AB: I grew up with an understanding that almost anything could be customized. This kind of relationship to objects (and products) came about from witnessing a deficit of things needed for everyday life in the totalitarian regime of the Soviet Union. When something was needed, either it had to be engineered by you or your relative, or found through black market channels. On a basic level this permeated my practice. I recycle someproducts found in our contemporary world, such as USB extension cables, flash drives, or suitcase accessories, and reposition them in relation to ceramic sculptures. Fused, they become newly integrated altered objects. This abstraction of purpose or use value changes the way one approaches and interacts with them. Ceramic is a naturally porous organic material that absorbs synthetic materials, much like the body. I find that the intersection of the products of nature (such as ceramic) and machine-made products (such as cables or plastic) is slowly becoming what we consider to be organic or natural. In light of this fundamental shift in perception, these materials begin to function as natural resources.

 

PR: I work with specific brands—such as Evian or Fiji in the case of bottled water—to activate the history of the material substances in the product and contrast it with its idealized meaning. In the case of my Fiji series I take on their copyright slogan “Untouched by Man,” for example. Their strategy is to advertise the product as water from a source that has not yet been touched by “the compromised air of the 21st century,” but the bottled water becomes the essence of what actually constitutes that compromise.

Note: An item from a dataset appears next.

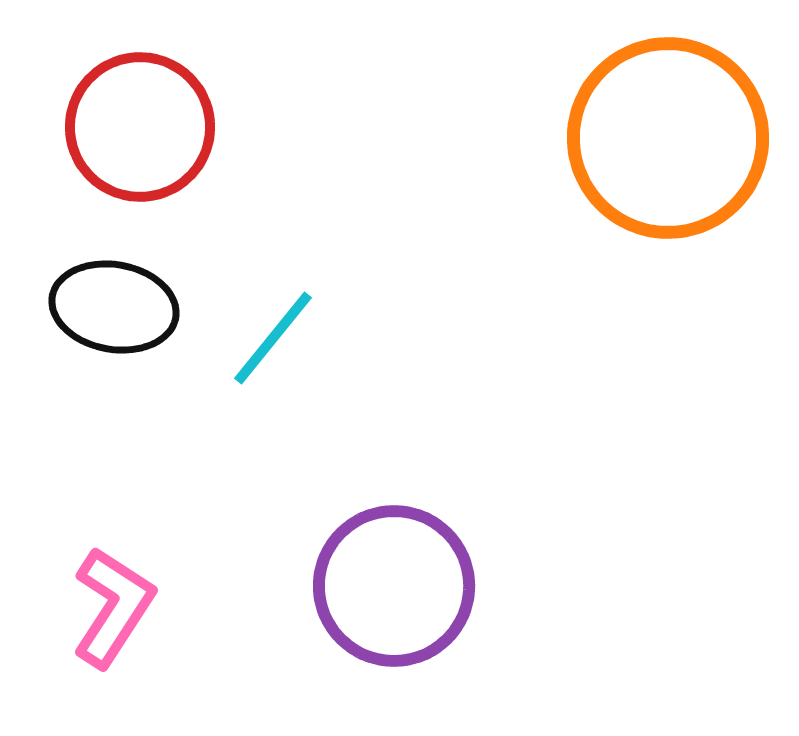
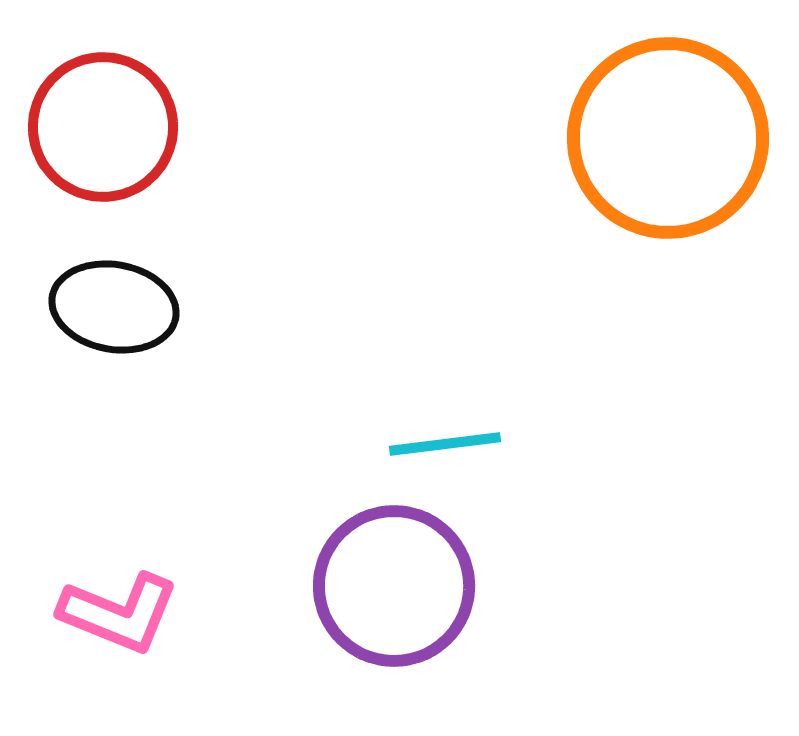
red circle: moved 37 px left
cyan line: moved 172 px right, 106 px down; rotated 44 degrees clockwise
pink L-shape: moved 6 px right, 6 px down; rotated 79 degrees clockwise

I think it is important to collapse the notion of “culture” into a very large term for “nature.”The blurring of the distinction between natural and synthetic products highlights the fact that these plastic water bottles, or Samsung LCD flat screens, ASICS sneakers, etc., are embedded in a complex ecological and geopolitical web that has successfully been extracted away from the ready-to-consume product. Consider, in the case of Samsung, the wars for oil and coltan being fought at this moment. Or, to return to the discussion of bottled water, there are particles that make plastics smoother that go into the drain system and back into rivers and seas. This contamination has effects on the hormonal balance: by mimicking estrogen, these chemicals are most likely responsible for girls menstruating earlier and boys growing less hair, alongside other more complicated consequences. Invisible, this water is still looking pure and wet but is in fact soaked with human influence.